DISCERN is a standardized instrument for assessing the quality of written health information.14,23 It consists of 16 questions, divided into three sections: reliability of the publication (questions 1-8), quality of treatment information (questions 9-15), and overall assessment (question 16). Each question is scored on a 1-5 Likert scale, with a total score ranging from 16 to 80. A higher score indicates better information quality.
The EQIP tool is commonly used to assess the quality of written patient information available to the public.24,25 In this study, we used the expanded 36-item EQIP scale, which evaluates three domains: content, identification data, and structure. Each applicable item was rated as “Yes” or “No,” and items deemed not applicable were excluded from the denominator. The EQIP score was calculated as the proportion of applicable items rated “Yes” and expressed as a percentage, with higher scores indicating better information quality.
The GQS is a holistic quality assessment tool that requires evaluators to rate the content based on its comprehensiveness, accuracy, practicality, and objectivity.26,27 This study employed a 5-point Likert scale, 1 point very poor, 2 points poor, 3 points fair, 4 points good and 5 points excellent quality.

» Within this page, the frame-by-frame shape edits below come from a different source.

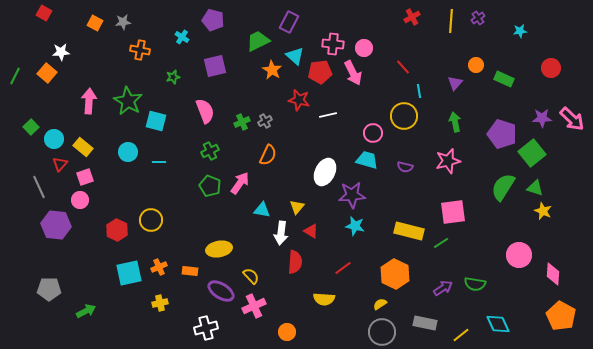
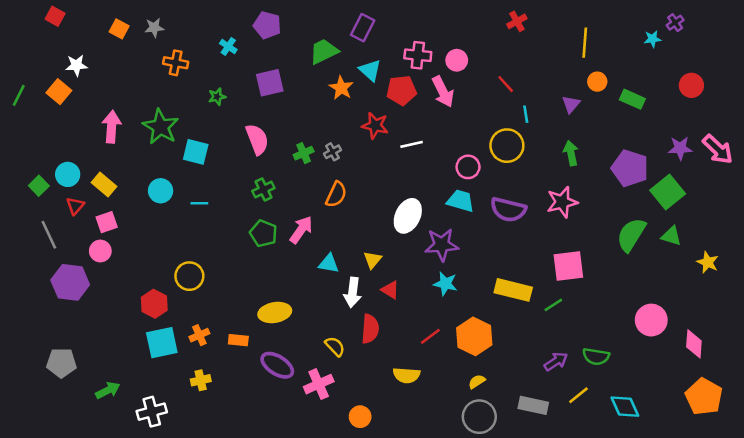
purple cross: (478, 18) -> (675, 23), moved
yellow line: (451, 21) -> (585, 43), moved
green square: (31, 127) -> (39, 186), moved
purple semicircle: (405, 167) -> (508, 210), size x1.8
yellow star: (543, 211) -> (708, 262), moved
red hexagon: (117, 230) -> (154, 304), moved
orange hexagon: (395, 274) -> (474, 336), moved
yellow semicircle: (251, 276) -> (335, 346), moved
white cross: (206, 328) -> (152, 412), moved
yellow line: (461, 335) -> (578, 395), moved

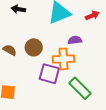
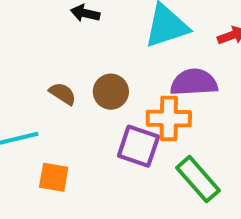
purple semicircle: (75, 40) -> (194, 82), size x1.6

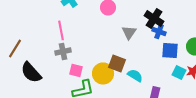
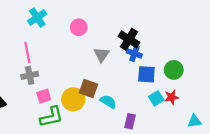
pink square: (76, 70) -> (44, 96), turned -32
cyan square: (179, 72) -> (156, 98), turned 32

JAMA benchmark criteria are commonly used to evaluate the transparency and reliability of health information sources.28,29 The instrument assesses four key domains: authorship, attribution, disclosure, and timeliness. Each domain is scored from 0 to 1, with the total score ranging from 0 to 4, where higher scores indicate greater transparency and adherence to reporting standards.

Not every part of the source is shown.